The ‘pastor’ then prayed. I am not sure what he said, because by then I was so angry I wanted to chase him; he also sucked his teeth upon completion before he marched out of the ward.
‘Granny’ was quiet for a while and I wanted to believe that she finally got some sleep. But before I left the ward her eyes were open again and she continued to lament her situation and at intervals beg to be changed and fed.
My relative was in the ward for five days and ‘Granny’ was visited on the first two days, but not for the remaining three.
Hours after my relative left the ward, ‘Granny’s’ death announcement appeared on television. She got her wish, it seemed.
I never knew ‘Granny’ before my hospital visits and so I cannot testify as to what kind of individual she was. From all accounts, she had children and relatives yet she died tormented and alone in the hospital.
Regardless of what ‘Granny’ may or may not have done in her life she did not deserve to be treated in such a manner in her final days and hours. Not only did her relatives fail her, but also the hospital’s system that should have provided care for her. I was witness to the fact that she was left in diapers soaked with urine or full of excretion for hours, and she was not fed regularly.
In the same ward with ‘Granny’ there was a younger woman who also lost a leg and she related that she was suffering from diabetes. Her husband and other relatives visited and took care of her physical needs, but it was obvious that she needed more than they could have given.

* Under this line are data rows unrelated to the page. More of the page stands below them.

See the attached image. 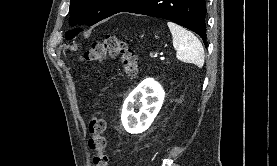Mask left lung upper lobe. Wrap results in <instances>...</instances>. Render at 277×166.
Here are the masks:
<instances>
[{"label": "left lung upper lobe", "mask_w": 277, "mask_h": 166, "mask_svg": "<svg viewBox=\"0 0 277 166\" xmlns=\"http://www.w3.org/2000/svg\"><path fill=\"white\" fill-rule=\"evenodd\" d=\"M135 0H71L70 24H87L89 26L118 13ZM81 28L66 32V38L75 37Z\"/></svg>", "instance_id": "left-lung-upper-lobe-1"}]
</instances>
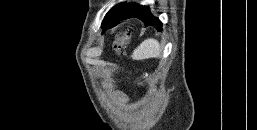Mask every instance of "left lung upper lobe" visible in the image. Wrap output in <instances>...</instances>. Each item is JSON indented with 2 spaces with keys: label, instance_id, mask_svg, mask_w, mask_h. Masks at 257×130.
<instances>
[{
  "label": "left lung upper lobe",
  "instance_id": "left-lung-upper-lobe-1",
  "mask_svg": "<svg viewBox=\"0 0 257 130\" xmlns=\"http://www.w3.org/2000/svg\"><path fill=\"white\" fill-rule=\"evenodd\" d=\"M125 4H126V3H121V4L117 5V6H114V7L111 9V11L106 14V16H105V18H104V20H103V22H102V25L105 26V21H106V19L112 14V12L114 11V9L119 8V7H121V6L125 5Z\"/></svg>",
  "mask_w": 257,
  "mask_h": 130
}]
</instances>
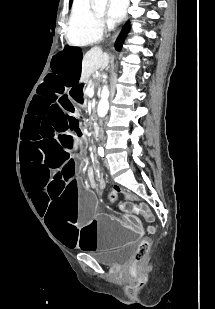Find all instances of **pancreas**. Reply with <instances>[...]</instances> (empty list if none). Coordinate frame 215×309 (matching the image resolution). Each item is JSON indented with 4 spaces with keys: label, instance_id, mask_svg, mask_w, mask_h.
<instances>
[{
    "label": "pancreas",
    "instance_id": "1",
    "mask_svg": "<svg viewBox=\"0 0 215 309\" xmlns=\"http://www.w3.org/2000/svg\"><path fill=\"white\" fill-rule=\"evenodd\" d=\"M86 84V88H94L95 80H92V78H90V80H87ZM86 88H84V98H88V92H86Z\"/></svg>",
    "mask_w": 215,
    "mask_h": 309
}]
</instances>
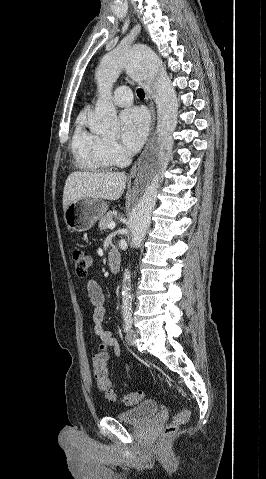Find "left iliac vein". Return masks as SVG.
Listing matches in <instances>:
<instances>
[{"mask_svg":"<svg viewBox=\"0 0 266 479\" xmlns=\"http://www.w3.org/2000/svg\"><path fill=\"white\" fill-rule=\"evenodd\" d=\"M138 332L134 329H130L126 334V342L129 346H133L137 338Z\"/></svg>","mask_w":266,"mask_h":479,"instance_id":"left-iliac-vein-1","label":"left iliac vein"}]
</instances>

She cried out constantly and it was not clear if it was from physical or mental pain. At times she folded one of her hands into a cuff, placed it in her mouth and bit down on it. She asked to be returned to her home in the interior to die, but her relatives encouraged to stay and try to get well.

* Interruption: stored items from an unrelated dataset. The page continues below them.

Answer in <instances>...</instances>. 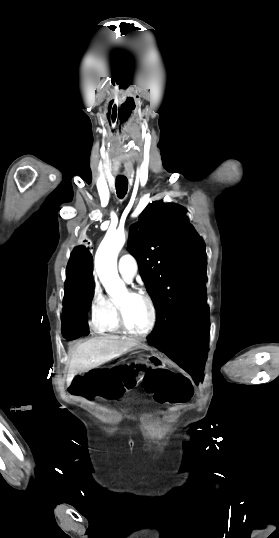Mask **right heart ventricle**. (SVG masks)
<instances>
[{
	"instance_id": "obj_1",
	"label": "right heart ventricle",
	"mask_w": 279,
	"mask_h": 538,
	"mask_svg": "<svg viewBox=\"0 0 279 538\" xmlns=\"http://www.w3.org/2000/svg\"><path fill=\"white\" fill-rule=\"evenodd\" d=\"M101 230L108 229V234L116 235L121 241H124L125 230L123 228L115 229L108 228V226L100 227ZM117 297L108 296L105 297V312L102 320L96 325V330L100 332H123L120 327L117 315Z\"/></svg>"
}]
</instances>
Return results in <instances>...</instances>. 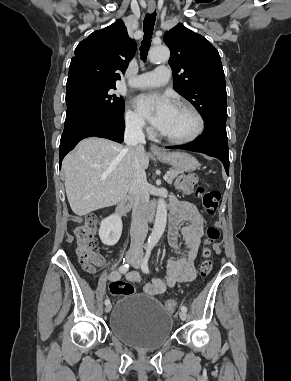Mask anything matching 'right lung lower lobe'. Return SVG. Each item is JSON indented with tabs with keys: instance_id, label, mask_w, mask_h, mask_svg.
<instances>
[{
	"instance_id": "right-lung-lower-lobe-1",
	"label": "right lung lower lobe",
	"mask_w": 291,
	"mask_h": 381,
	"mask_svg": "<svg viewBox=\"0 0 291 381\" xmlns=\"http://www.w3.org/2000/svg\"><path fill=\"white\" fill-rule=\"evenodd\" d=\"M124 129L123 115L111 114L99 117L83 102H68L64 131L59 147L60 168L64 156L80 140L96 136L122 142Z\"/></svg>"
}]
</instances>
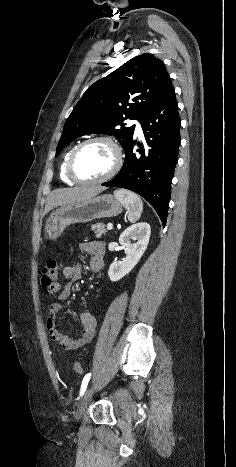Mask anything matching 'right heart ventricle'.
<instances>
[{
    "label": "right heart ventricle",
    "instance_id": "right-heart-ventricle-1",
    "mask_svg": "<svg viewBox=\"0 0 236 467\" xmlns=\"http://www.w3.org/2000/svg\"><path fill=\"white\" fill-rule=\"evenodd\" d=\"M74 148H71L70 150H68L65 155L63 156L62 158V161L60 163V178L61 180L68 184V185H73L75 184L74 181H72L68 176H67V173H66V165H67V161H68V158L72 152Z\"/></svg>",
    "mask_w": 236,
    "mask_h": 467
}]
</instances>
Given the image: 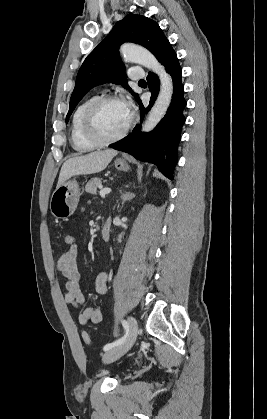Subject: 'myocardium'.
I'll list each match as a JSON object with an SVG mask.
<instances>
[{
  "instance_id": "f54148a6",
  "label": "myocardium",
  "mask_w": 267,
  "mask_h": 419,
  "mask_svg": "<svg viewBox=\"0 0 267 419\" xmlns=\"http://www.w3.org/2000/svg\"><path fill=\"white\" fill-rule=\"evenodd\" d=\"M114 101L125 103L124 99L118 95H103L95 98L84 111L82 117V133L87 140H89L93 144H96L97 146H104L121 140L127 135L130 128L135 122V115L133 111L130 110V119L121 132L112 137H103L102 135H100L96 130L94 122L96 112L104 104Z\"/></svg>"
}]
</instances>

My relative reported that the younger diabetes patient also cried for hours at night and as a result the other patients in the ward were unable to sleep. She may have needed some psychological assistance but none was provided during the days I visited the hospital.
The hospital’s emergency unit continues to be harrowing for those who are forced to visit. I spent an entire night there before my relative was admitted. Though my relative was attended to almost immediately, various tests had to be done so the waiting period was long.

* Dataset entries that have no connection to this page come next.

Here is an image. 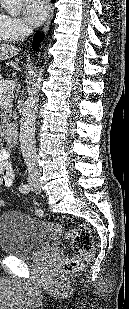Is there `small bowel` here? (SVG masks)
Returning <instances> with one entry per match:
<instances>
[{
  "instance_id": "obj_1",
  "label": "small bowel",
  "mask_w": 129,
  "mask_h": 309,
  "mask_svg": "<svg viewBox=\"0 0 129 309\" xmlns=\"http://www.w3.org/2000/svg\"><path fill=\"white\" fill-rule=\"evenodd\" d=\"M15 173L7 148H0V187H9L13 184Z\"/></svg>"
}]
</instances>
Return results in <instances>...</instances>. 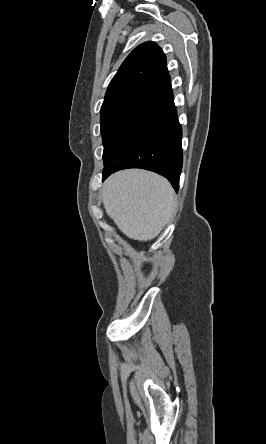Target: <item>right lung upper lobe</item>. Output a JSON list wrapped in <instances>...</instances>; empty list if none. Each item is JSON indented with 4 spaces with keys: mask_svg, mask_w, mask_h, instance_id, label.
<instances>
[{
    "mask_svg": "<svg viewBox=\"0 0 266 444\" xmlns=\"http://www.w3.org/2000/svg\"><path fill=\"white\" fill-rule=\"evenodd\" d=\"M156 97L167 105L173 102L166 57L155 42L137 46L111 80L103 104L126 96Z\"/></svg>",
    "mask_w": 266,
    "mask_h": 444,
    "instance_id": "obj_1",
    "label": "right lung upper lobe"
}]
</instances>
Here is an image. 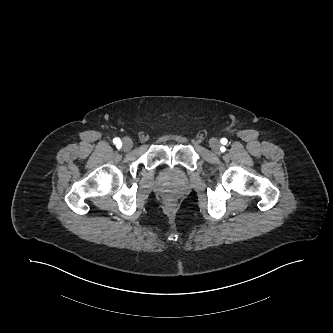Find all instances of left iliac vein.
Instances as JSON below:
<instances>
[{
	"instance_id": "left-iliac-vein-1",
	"label": "left iliac vein",
	"mask_w": 333,
	"mask_h": 333,
	"mask_svg": "<svg viewBox=\"0 0 333 333\" xmlns=\"http://www.w3.org/2000/svg\"><path fill=\"white\" fill-rule=\"evenodd\" d=\"M209 145H210V148L212 149L213 152H215V153L220 152V146L221 145H220V142L217 139H215V138L211 139L210 142H209Z\"/></svg>"
}]
</instances>
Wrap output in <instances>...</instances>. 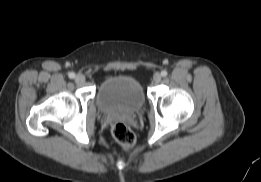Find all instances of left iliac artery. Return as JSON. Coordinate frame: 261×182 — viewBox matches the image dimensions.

But not everyone had the same experience. I saw a teenager in her school clothes who had to wait for hours before she was seen by a doctor. I saw mothers with babies in their arms leaned their tired heads against the hard walls and took naps as they waited to see a doctor.
I cannot forget the sight of a woman who sat on the ground and wailed gut wrenchingly for her husband who had just died in the emergency unit.
“A can’t believe he gone and lef me!” she screamed and had to be supported by strangers. Her relatives turned up about an hour later and led her away.
There were many other experiences (none of them positive) during the days my relative was hospitalized. They have all served to confirm why persons are hesitant to visit the GPH for treatment and why those who could afford it prefer to visit a private institution.
What is obvious is that apart from installing equipment and cleaning the hospital (the emergency unit waiting area was emptied during the night I was there so that the cleaners could clean, which entailed wiping the walls from top to bottom) the authorities have to find a way to effect a change of attitude among those who are at the institution to care for patients. Again, I should indicate that the doctors and nurses I interacted with during my relative’s stay were professional and appeared understanding, but in the case of ‘Granny’ and other women this was not so.
My relative said that even when in pain, she helped herself, adding, “I didn’t want nobody holler up on me.”